How do I find f'(x) for f(x)=5^x ?

4 Answers
Apr 4, 2018

dy/dx = 5^x log5

Explanation:

y=5^x

logy=x log5

dy/dx. 1/y=x.(0)+log5.(1)

dy/dx . 1/y =log5

dy/dx =log5 . y

dy/dx =log5 . 5^x

dy/dx = 5^x log5

Apr 4, 2018

f(x)=y=5^x

Taking log on both the sides,

logy=log5^x

logy=xlog5 color(white)(wwggggggggggggw ["as " color(red)(loga^b = bloga)]

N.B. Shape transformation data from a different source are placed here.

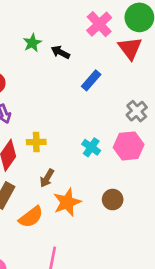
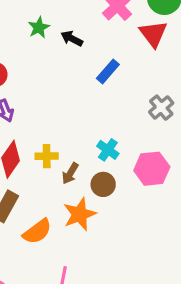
yellow cross: (36, 142) -> (47, 156), moved
pink hexagon: (129, 146) -> (152, 169), moved
brown arrow: (47, 178) -> (70, 173), moved
brown circle: (113, 200) -> (103, 184), moved

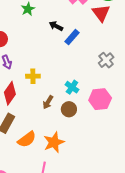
black arrow: (72, 38) -> (56, 26), moved
yellow cross: (47, 156) -> (33, 76), moved
orange star: (80, 214) -> (54, 142), moved

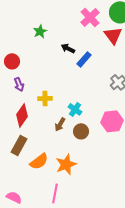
cyan cross: (72, 87) -> (75, 109), moved

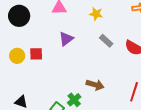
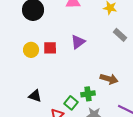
purple triangle: (66, 39) -> (78, 42), moved
green cross: (74, 100) -> (88, 94), turned 32

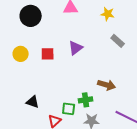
yellow circle: (31, 50) -> (21, 54), moved
green square: (71, 103) -> (69, 109), turned -32

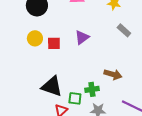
yellow circle: (21, 54) -> (35, 38), moved
black triangle: (33, 102) -> (52, 86), moved, size x1.6

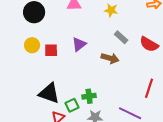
brown arrow: (113, 74) -> (110, 58), moved
green square: (75, 98) -> (72, 105), turned -32

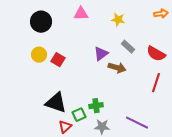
purple triangle: (79, 44) -> (101, 54), moved
red square: (51, 50) -> (58, 60), turned 32
red line: (149, 88) -> (156, 83), moved

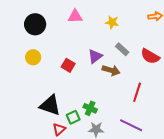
red square: (58, 60) -> (68, 65), moved
red line: (156, 83) -> (137, 92), moved
green cross: (96, 106) -> (90, 108), turned 32

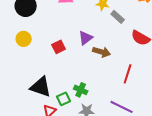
gray rectangle: (122, 49) -> (118, 17), moved
red square: (68, 65) -> (59, 47), turned 32

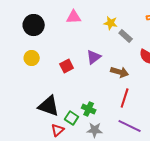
brown arrow: (102, 52) -> (120, 72), moved
red line: (128, 74) -> (125, 98), moved
green square: (64, 99) -> (72, 118), turned -32

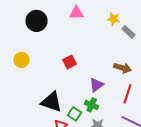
purple triangle: (94, 57) -> (97, 85), moved
yellow circle: (32, 58) -> (22, 60), moved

Now, applying implicit differentiation,
1/y dy/dx=x (d(log5))/dx + log5 color(white)(o ["product rule is applied on "xlog5 ]

dy/dx=y[x + log5] color(white)(gggggggw ["as derivative of a constant is 1" ]

dy/dx=5^x[x + log5]

Apr 4, 2018

f'(x)=ln5*5^x

Explanation:

Let y=f(x)=5^x

then lny=xln5 and differentiating we get

1/y(dy)/(dx)=ln5

or (dy)/(dx)=ln5*y=ln5*5^x

Apr 4, 2018

5^x*ln5

Explanation:

Given: f(x)=5^x

Using the common integral that (a^x)'=a^xlna, we get:

f'(x)=5^x*ln5